Yet leading the charge on a revolt is Curtis (Chris Evans), a grizzled, bearded hero barely able to contain his rage and disgust with the world he now lives in compared to the one he had to leave behind. He breaks a security expert (Kang-ho Song) out of a hypersleep prison and marches his way forward through gates of the train cars and slaughtering all those who stand in his way.
Curtis’s goal lies at the front of the train with the engine room and the train’s leader and inventor, Wilford. But what are they fighting for? What life aboard this God-forsaken train are they seeking? In a world where humans are extinct, how many lives are they willing to end to get their way?
“Snowpierecer’s” murky ethics only add to its sinister stakes. This is a movie of human nature as driven by the ugliest of emotions. In this world, there is no compassion. The movie nor the characters never philosophize as to what it all means, and they have no clue what lies beyond the next literal gate, with no goal in mind or what to do when they arrive. It’s one more wrinkle in the worldly allegory across every section of this train.

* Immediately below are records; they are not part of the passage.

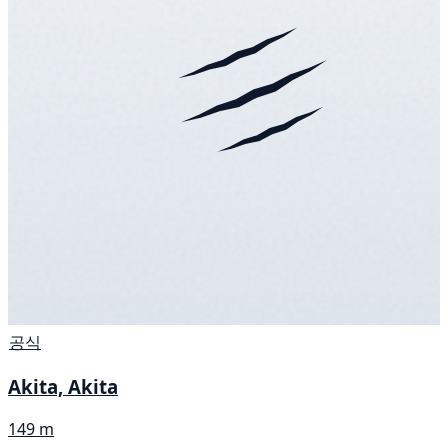
공식
Akita, Akita
149 m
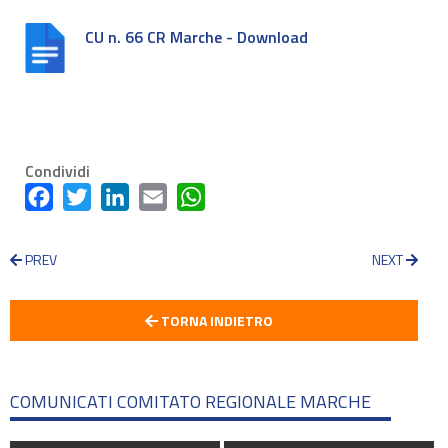
CU n. 66 CR Marche - Download
Condividi
Facebook
Twitter
LinkedIn
Email
WhatsApp
PREV
NEXT
TORNA INDIETRO
COMUNICATI COMITATO REGIONALE MARCHE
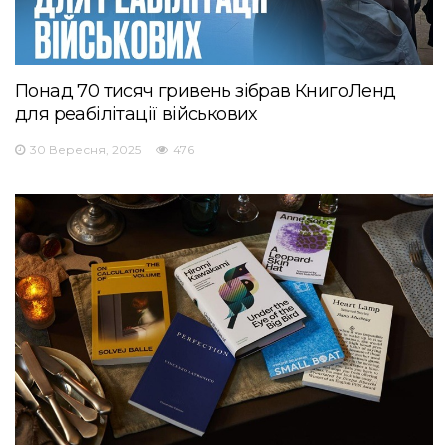
Понад 70 тисяч гривень зібрав КнигоЛенд
для реабілітації військових
30 Вересня, 2025
476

The opening scenes as observed through Curtis’s eyes are a fairly fun, if impractical, absurd and familiar movie vision of a dystopian future. The cast of rebels including Octavia Spencer, Jamie Bell and John Hurt is a rich assortment of fighters, and Bong gives them each a moment to showcase their vigor. The film is photographed with surprisingly kinetic action despite the train’s narrow corridors. The camera careens over pipes and through gates, glides through crowds in bloody and swift tracking shots and edits feverishly.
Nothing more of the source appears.